Le sens des responsabilités
10 juin, parNote de la Rédaction au sujet d’une tribune intitulée « Nommer le privilège zorey pour construire l’égalité à La Réunion »
1er juillet 2009

En novembre dernier, pour une baisse du prix des carburants, Joël Mongin tonnait : « nous voulons une part du gros gâteau de la Région », visant ainsi les recettes fiscales perçues par la collectivité. Le Préfet le soutenait et pointait, lui aussi, du doigt la Pyramide inversée.
Depuis, deux études permettent de faire le point.
La première, celle de la mission d’inspection, souligne plusieurs facteurs inflationnistes : frais d’approvisionnement et de transport ; coût de raffinage aux Antilles ; coût de passage dans les dépôts et marge de distribution. La seconde, le rapport de l’Autorité de la Concurrence, met en évidence l’explosion des marges bénéficiaires des distributeurs à La Réunion.
Ce dernier constat ne peut étonner.
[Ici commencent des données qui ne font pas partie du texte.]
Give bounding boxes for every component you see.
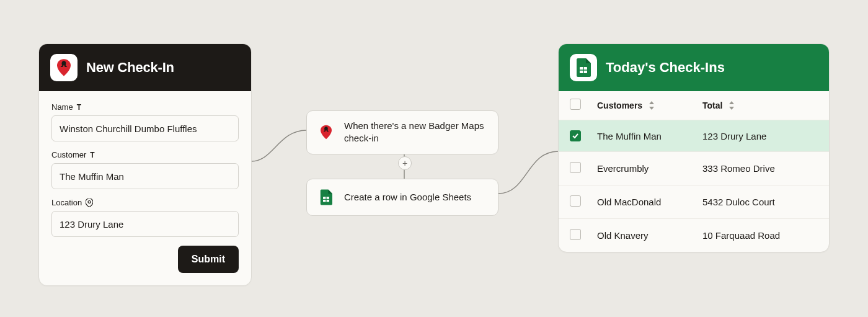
cell-total: 123 Drury Lane (702, 131, 818, 141)
location-label-text: Location (51, 198, 82, 207)
google-sheets-icon (570, 54, 597, 81)
name-label: Name T (51, 102, 239, 112)
cell-customer: The Muffin Man (597, 131, 702, 141)
location-label: Location (51, 198, 239, 207)
location-pin-icon (86, 199, 93, 207)
table-row[interactable]: Evercrumbly333 Romeo Drive (559, 152, 829, 185)
sort-icon (649, 101, 655, 110)
new-checkin-card: New Check-In Name T Customer T Location … (38, 43, 252, 286)
google-sheets-icon (317, 188, 335, 207)
text-type-icon: T (77, 103, 81, 112)
table-row[interactable]: The Muffin Man123 Drury Lane (559, 120, 829, 152)
column-customers-label: Customers (597, 100, 642, 110)
cell-customer: Old Knavery (597, 230, 702, 241)
cell-total: 5432 Duloc Court (702, 197, 818, 207)
column-total-label: Total (702, 100, 722, 110)
customer-input[interactable] (51, 163, 239, 189)
name-input[interactable] (51, 115, 239, 141)
trigger-step[interactable]: When there's a new Badger Maps check-in (306, 110, 498, 154)
action-step-label: Create a row in Google Sheets (344, 191, 471, 203)
sort-icon (728, 101, 735, 110)
trigger-step-label: When there's a new Badger Maps check-in (344, 120, 488, 145)
row-checkbox[interactable] (570, 162, 581, 173)
location-input[interactable] (51, 211, 239, 237)
name-label-text: Name (51, 102, 73, 112)
text-type-icon: T (90, 151, 94, 159)
plus-icon: + (402, 158, 407, 168)
row-checkbox[interactable] (570, 130, 581, 141)
row-checkbox[interactable] (570, 195, 581, 207)
cell-total: 333 Romeo Drive (702, 163, 818, 174)
column-customers[interactable]: Customers (597, 100, 702, 110)
customer-label: Customer T (51, 150, 239, 159)
table-row[interactable]: Old Knavery10 Farquaad Road (559, 219, 829, 252)
sheet-column-header: Customers Total (559, 91, 829, 120)
badger-maps-icon (317, 123, 335, 141)
cell-total: 10 Farquaad Road (702, 230, 818, 241)
cell-customer: Evercrumbly (597, 163, 702, 174)
submit-button[interactable]: Submit (178, 246, 239, 273)
customer-label-text: Customer (51, 150, 86, 159)
add-step-button[interactable]: + (398, 156, 412, 170)
form-header: New Check-In (39, 44, 251, 91)
badger-maps-icon (50, 54, 78, 81)
sheet-header: Today's Check-Ins (559, 44, 829, 91)
cell-customer: Old MacDonald (597, 197, 702, 207)
todays-checkins-card: Today's Check-Ins Customers Total (558, 43, 830, 252)
table-row[interactable]: Old MacDonald5432 Duloc Court (559, 185, 829, 219)
form-body: Name T Customer T Location Submit (39, 91, 251, 285)
select-all-checkbox[interactable] (570, 99, 581, 110)
sheet-title: Today's Check-Ins (606, 60, 725, 76)
column-total[interactable]: Total (702, 100, 818, 110)
form-title: New Check-In (86, 60, 174, 76)
row-checkbox[interactable] (570, 229, 581, 240)
action-step[interactable]: Create a row in Google Sheets (306, 179, 498, 216)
Le 4 décembre 2008, suite à une requête d’Air France, le Conseil de la Concurrence infligeait aux quatre compagnies pétrolières réunionnaises une amende de 41 millions pour « entente illicite ». Elles achetaient les hydrocarbures sur la base d’un index pour les facturer ensuite à leurs clients à un indice « surévalué et artificiel ». Elles réalisaient ainsi des marges importantes et illicites.
Fait notable : aucun des deux rapports ne dénonce le caractère inflationniste de la fiscalité locale. Le premier souligne même que celle-ci est inférieure à celle appliquée en Métropole.
En novembre, des voix s’élevaient pour dire qu’on avait tort de cibler la collectivité et qu’on ferait mieux de regarder de plus près les bénéfices des compagnies. Si Mongin agissait par calculs politiciens, quelles étaient les motivations du Préfet ?
De manière implicite, le rapport de l’Autorité de la Concurrence pointe la responsabilité préfectorale. En effet, comment, à la place Barachois, n’a-t-on pas vu que la marge bénéficiaire des compagnies réunionnaises étaient la plus forte des DOM et qu’elle avait progressé de manière fulgurante en 8 ans, soit de +77% ?
Le débat ne fait que s’ouvrir. Mais l’expérience doit servir. Dans le cadre des Etats-généraux, certains proposent de remettre en cause la fiscalité locale pour diminuer les prix. Mais connaissent-ils son impact sur les coûts ? Auditionné le 7 avril par une commission du Sénat, M. Jérôme Fournel, chef du bureau de la Fiscalité, des Transports et des Politiques fiscales communautaires, affirmait « qu’aucun élément probant ne permettait de conclure au caractère inflationniste de l’octroi de mer et que, par conséquent, le maintien du régime actuel paraissait la solution la plus pertinente ». Son opinion était partagée par un autre intervenant. Après tout ce que l’on sait sur le coût des carburants, va-t-on se montrer plus prudent sur l’impact réel de la fiscalité locale en matière de formation de prix ?
Maxime Sandoval
Note de la Rédaction au sujet d’une tribune intitulée « Nommer le privilège zorey pour construire l’égalité à La Réunion »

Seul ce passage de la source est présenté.